How providers are responding to Elevance’s out-of-network policy

By Caroline Hudson / May 19, 2026

Elevance Health is expanding a policy that penalizes hospitals making out-of-network referrals — and providers aren’t having it.

Hospital associations say the insurer’s policy, which applies to Elevance’s Anthem Blue Cross Blue Shield commercial plans, is another attempt to shortchange hospitals. The insurer argues the policy will help control rising care costs and limit exorbitant reimbursement requests.

In January, the policy took effect in Colorado, Connecticut, Georgia, Indiana, Kentucky, Maine, Missouri, Nevada, New Hampshire, Ohio and Wisconsin. The insurer is looking to expand it to California June 1 and New York July 1.

Here’s what to know about the policy and how providers and states are pushing back.

What is the policy?

Hospitals and other facilities that refer Anthem members to out-of-network clinicians are facing administrative penalties on those claims, typically equivalent to 10% of the allowed amounts. New York hospitals are facing a 7.5% pay reduction due to a state insurance law that caps penalties for failing to follow administrative requirements agreed upon by hospitals and insurers.

Providers cannot pass the penalties on to patients. In some cases, Elevance said it may terminate a hospital’s contract with Anthem.

There are exclusions for emergency care as well as for rural, critical access and safety-net hospitals.

How are providers and states responding?

States and trade groups representing hospitals and health systems are criticizing the policy.

The American Hospital Association, which sent a letter of disapproval to Elevance Health CEO Gail Boudreaux in December, is questioning the insurer’s motives.

“Put bluntly, Anthem failed to secure adequate contracts with independent physician groups and is now shifting the financial consequences onto hospitals,” said Noah Isserman, the group’s director of health insurance and coverage policy, in a statement.

Providers in Indiana, in addition to the Indiana Hospital Association and the Indiana State Medical Association, successfully urged legislators to block the policy.

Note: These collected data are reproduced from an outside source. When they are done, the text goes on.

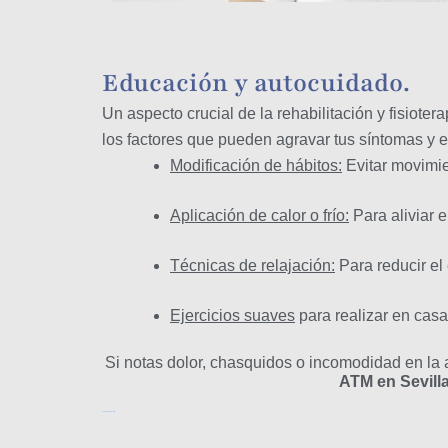
Educación y autocuidado.
Un aspecto crucial de la rehabilitación y fisiote
los factores que pueden agravar tus síntomas y
Modificación de hábitos:
Evitar movimie
Aplicación de calor o frío:
Para aliviar e
Técnicas de relajación:
Para reducir el 
Ejercicios suaves
para realizar en casa
Si notas dolor, chasquidos o incomodidad en la a
ATM en Sevill
Fisioterapia ATM Sevilla.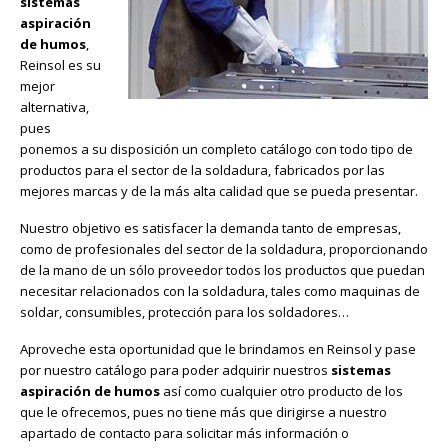
sistemas
aspiración
de humos
,
Reinsol es su
mejor
alternativa,
pues
ponemos a su disposición un completo catálogo con todo tipo de
productos para el sector de la soldadura, fabricados por las
mejores marcas y de la más alta calidad que se pueda presentar.
Nuestro objetivo es satisfacer la demanda tanto de empresas,
como de profesionales del sector de la soldadura, proporcionando
de la mano de un sólo proveedor todos los productos que puedan
necesitar relacionados con la soldadura, tales como maquinas de
soldar, consumibles, protección para los soldadores…
Aproveche esta oportunidad que le brindamos en Reinsol y pase
por nuestro catálogo para poder adquirir nuestros
sistemas
aspiración de humos
así como cualquier otro producto de los
que le ofrecemos, pues no tiene más que dirigirse a nuestro
apartado de contacto para solicitar más información o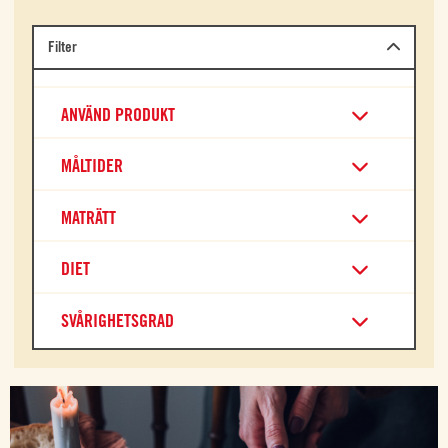
Filter
ANVÄND PRODUKT
MÅLTIDER
MATRÄTT
DIET
SVÅRIGHETSGRAD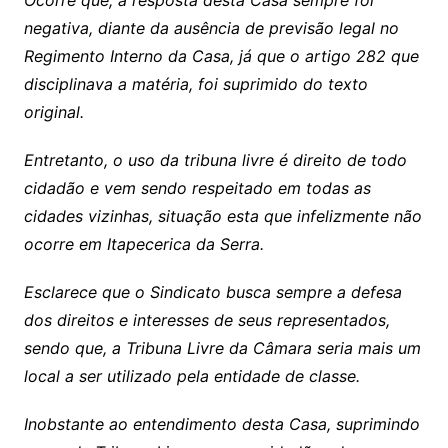
negativa, diante da ausência de previsão legal no
Regimento Interno da Casa, já que o artigo 282 que
disciplinava a matéria, foi suprimido do texto
original.
Entretanto, o uso da tribuna livre é direito de todo
cidadão e vem sendo respeitado em todas as
cidades vizinhas, situação esta que infelizmente não
ocorre em Itapecerica da Serra.
Esclarece que o Sindicato busca sempre a defesa
dos direitos e interesses de seus representados,
sendo que, a Tribuna Livre da Câmara seria mais um
local a ser utilizado pela entidade de classe.
Inobstante ao entendimento desta Casa, suprimindo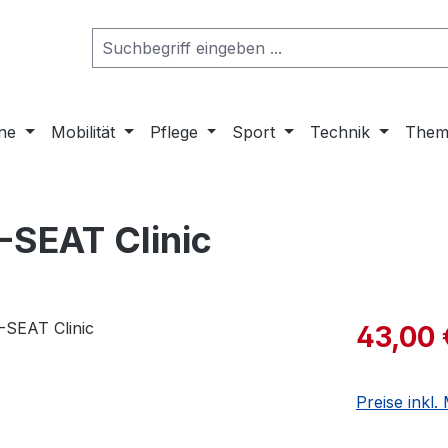
ne
Mobilität
Pflege
Sport
Technik
Them
-SEAT Clinic
43,00 
Preise inkl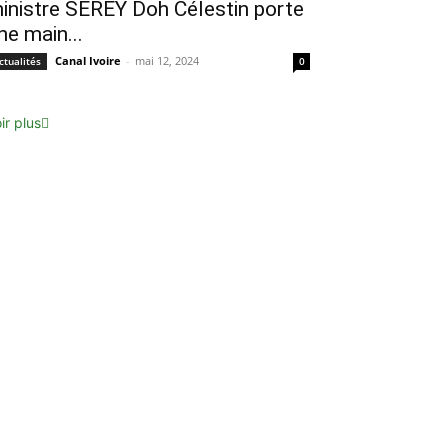
inistre SEREY Doh Célestin porte
ne main...
Canal Ivoire
-
mai 12, 2024
ctualités
0
ir plus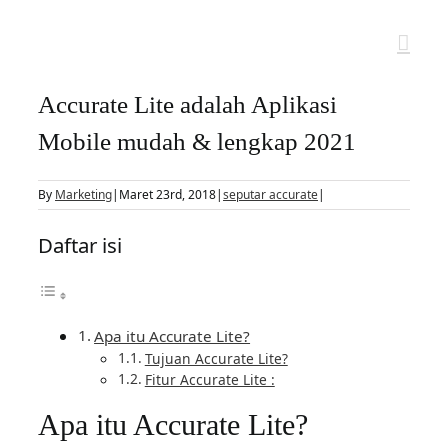
Skip
to
content
Accurate Lite adalah Aplikasi
Mobile mudah & lengkap 2021
By
Marketing
|
Maret 23rd, 2018
|
seputar accurate
|
Daftar isi
Apa itu Accurate Lite?
Tujuan Accurate Lite?
Fitur Accurate Lite :
Apa itu Accurate Lite?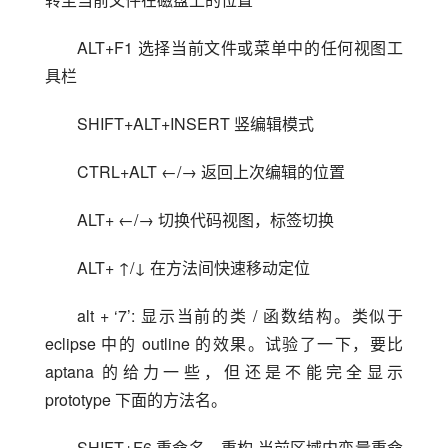
ALT+F1 选择当前文件或菜单中的任何视图工
具栏
SHIFT+ALT+INSERT 竖编辑模式
CTRL+ALT ←/→ 返回上次编辑的位置
ALT+ ←/→ 切换代码视图，标签切换
ALT+ ↑/↓ 在方法间快速移动定位
alt + ‘7’: 显示当前的类 / 函数结构。类似于 
eclipse 中的 outline 的效果。试验了一下，要比 
aptana 的给力一些，但还是不能完全显示 
prototype 下面的方法名。
SHIFT+F6 重命名，重构 当前区域内变量重命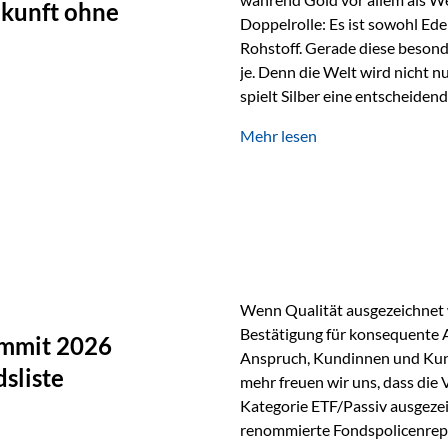
ukunft ohne
Doppelrolle: Es ist sowohl Ede
Rohstoff. Gerade diese besond
je. Denn die Welt wird nicht n
spielt Silber eine entscheiden
Silber verfügt über die höchste
Mehr lesen
Eigenschaft macht es für zahl
Silber findet sich unter ande
Smartphones und Tablets…
Wenn Qualität ausgezeichnet w
Bestätigung für konsequente 
ummit 2026
Anspruch, Kundinnen und Kun
sliste
mehr freuen wir uns, dass die
Kategorie ETF/Passiv ausgezei
renommierte Fondspolicenrep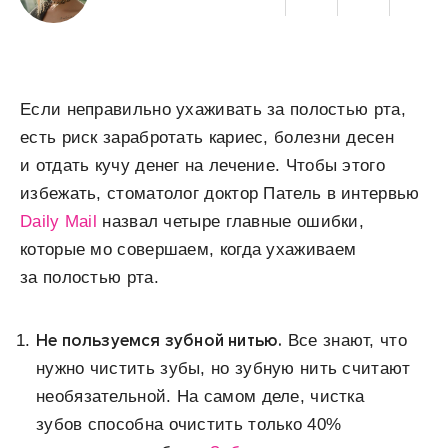
Если неправильно ухаживать за полостью рта,
есть риск зарабротать кариес, болезни десен
и отдать кучу денег на лечение. Чтобы этого
избежать, стоматолог доктор Патель в интервью
Daily Mail
назвал четыре главные ошибки,
которые мо совершаем, когда ухаживаем
за полостью рта.
Не пользуемся зубной нитью.
Все знают, что
нужно чистить зубы, но зубную нить считают
необязательной. На самом деле, чистка
зубов способна очистить только 40%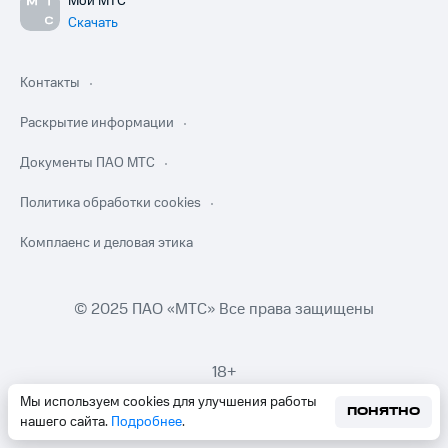
Мой МТС
Скачать
Контакты
Раскрытие информации
Документы ПАО МТС
Политика обработки cookies
Комплаенс и деловая этика
© 2025 ПАО «МТС» Все права защищены
18+
Мы используем cookies для улучшения работы
ПОНЯТНО
нашего сайта.
Подробнее
.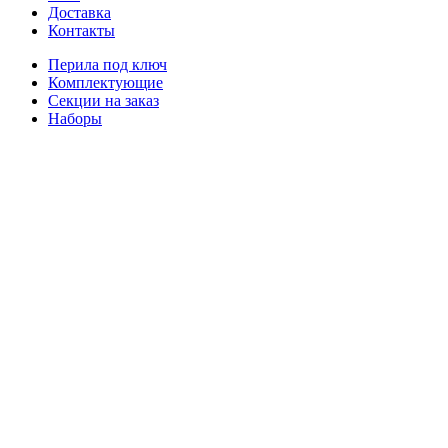
Доставка
Контакты
Перила под ключ
Комплектующие
Секции на заказ
Наборы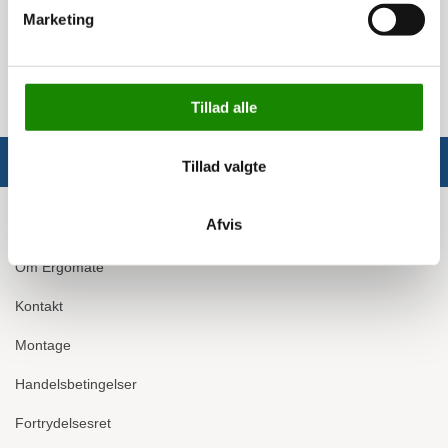
Trolleyer: 2 typer med hjul
Marketing
Vægophæng: Ja
Holder til informationsark: Ja
Tillad alle
Tillad valgte
Afvis
Info
Om Ergomate
Kontakt
Montage
Handelsbetingelser
Fortrydelsesret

Indiana Gov. Mike Braun (R) signed legislation in March blocking insurers from penalizing providers for making out-of-network referrals, effectively shutting down the policy in Elevance’s home state.

Indiana Hospital Association President Scott Tittle said the policy would’ve driven up care costs by preventing access to independent physicians. “It’s hard to see how any savings would’ve been achieved,” Tittle said. “If anything, it’s incredibly self-serving for Anthem.”

He said other states have expressed interest in how Indiana responded with legislation.

Greater New York Hospital Association President Kenneth Raske described the change as the “latest shenanigan” from insurers. “This is a classic ‘blame the victim’ issue,” Raske said. “Is the hospital supposed to call the consumer and say, ‘Guess what? You have to get another physician.’”

More than a dozen health systems did not respond to a request for comment or deferred comment to hospital associations.

What’s happening in California?

California is the first state to fight the policy in court. The California Hospital Association filed a complaint May 4 in the state’s Superior Court of Los Angeles County against Anthem. The association alleges the policy would force hospitals to break a state law that prohibits them from employing providers based on insurance contracts. It also alleges the policy constitutes false advertising for Anthem’s preferred provider organization coverage, which covers a portion of out-of-network visits.

“We either incur this 10% penalty if we follow the law … or we’re being asked to essentially break the law by telling the physician, ‘Sorry, we can’t give you privileges because you’re not an Anthem physician.’” said Erika Frank, legal counsel at the California Hospital Association.

What does Elevance say?

An Elevance spokesperson said the company plans to actively defend itself against the California lawsuit.

Ariel Bayewitz, head of health economics at Elevance, said the policy is meant to protect employer-sponsored plans, and ultimately patients, from rising care costs.

Bayewitz said the rising costs stem from the No Surprises Act’s Independent Dispute Resolution process, through which Elevance has been saddled with claims for reimbursements well above market rates. Most of the claim dollars go toward planned elective procedures, not surprise bills, he said.

“It just continues to accelerate well beyond where federal agencies thought we would be,” Bayewitz said. “The policy is not about penalizing hospitals. It really is about shared accountability in instances where participating facilities are repeatedly used as basically the conduit for … out-of-network billing.”

Bayewitz said Elevance is trying to limit the administrative burden on providers by sharing lists of out-of-network clinicians practicing at certain facilities.

He said the best solution is legislative action that clarifies what qualifies for the dispute resolution process.